Ettie Neil-Gallacher

How the phone colonised my life

I was once excited by portable telephones. Not any more

  • From Spectator Life
(Getty)

I read recently that this month marks 40 years since Britain’s first mobile phone call was made. It was in the early hours of New Year’s Day 1985 in Parliament Square, when one Michael Harrison rang his Vodafone chairman father, Sir Ernest Harrison.

It would, of course, take many years – and much hankering and hysteria – before I got my own mobile

A few years later, one sunny Saturday morning, my father took delivery of his first company car. I must have been about ten years old and can recall the sheer thrill of seeing something outside our house that wasn’t one of my mother’s seemingly endless succession of Volvos. (She recently threw us a real curveball, trading in her phosphorescent green Volvo V70R for a beige Kia Venga, which is apparently preferable for pensioner posture and more conducive to problem-free digestion.) My father’s new car was nothing less than a Vauxhall Senator. Its main attraction – at least for my brother and me as avaricious children of the 1980s – was that this burgundy beast had a carphone.

Despite his fondness for Maggie, my father was perhaps otherwise out of kilter with his times. He had no interest in cars (which presumably explains the Senator) and still less in technology, so the naffness of the car and the innovation of the carphone were entirely wasted on him. (The television controls for our terrestrial set with three, occasionally four, channels – all with terrible ghosting – would reduce him to puce rage and blasphemous mutterings.) So I don’t really remember his mastering the carphone very much, though my brother, who’d otherwise spent his entire childhood building aircraft carriers out of wooden bricks, liked to try to sit in the car while it was parked outside and call my mother in the kitchen.

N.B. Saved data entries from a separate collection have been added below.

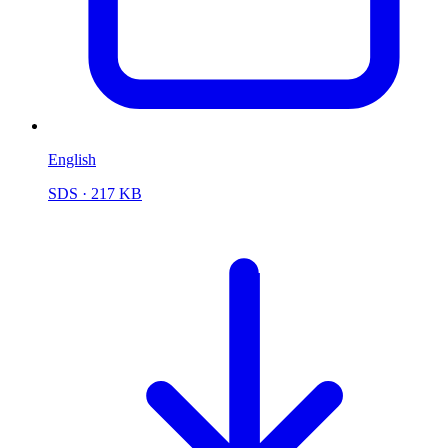
English
SDS
· 217 KB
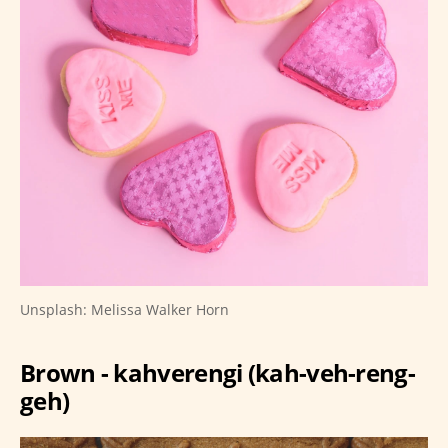
Unsplash: Melissa Walker Horn
Brown - kahverengi (kah-veh-reng-
geh)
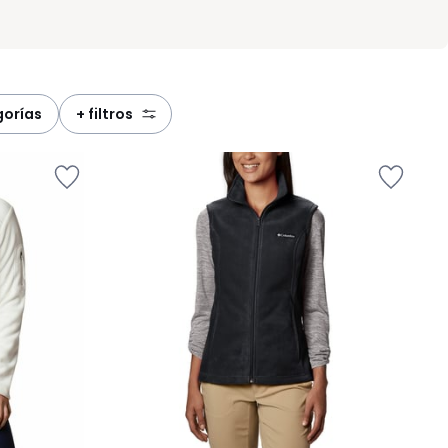
gorías
+ filtros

I quickly got over the novelty of the carphone, and my teenage years were spent being woefully uncool – laughing like a storm drain with friends until it hurt (on one memorable occasion we peed ourselves), gooning after boys we’d met once but were sure were realistic marriage prospects, and complaining about the injustices visited upon us by teachers and matrons.

It would, of course, take many years – and much hankering and hysteria – before I got my own mobile. When I arrived at university, I found that some incredibly sophisticated types were in possession of their very own, London stock-sized phone. My now-husband, Patrick, was the first such person I encountered. He’d been at Westminster, which seemed to convent boarding school-educated me incredibly urban, and he brandished a Nokia – encased in faux leather – while riding a child’s BMX, sporting baggy checked trousers and absurd trainers. He pretty swiftly traded up for a lurid yellow flip phone that he still has stashed away in some drawer.

One by one, my friends began to acquire mobile phones. By the Christmas holidays in my second year, I was desperate. Desperate, but also on thin ice, as I’d been overspending and underachieving. So my mother stood firm, reasoning that I didn’t need one and that it would only be a distraction. Instead, Father Christmas brought me a pager. (She has always derived a gleefully perverse kick from using presents as weapons; when I’d asked for a Walkman, she gave me a dictaphone to record revision notes.)

I did, of course, eventually become the proud owner of a mobile phone – predictably a Nokia – and it changed my life. Back then, all I really needed it for was talking to friends about which pub to meet at in five minutes. Today I’d struggle to be without it for more than a few hours, as, like many of us, my daily routine is predicated upon immediate access to messages, emails, credit cards, weather reports, and transport updates.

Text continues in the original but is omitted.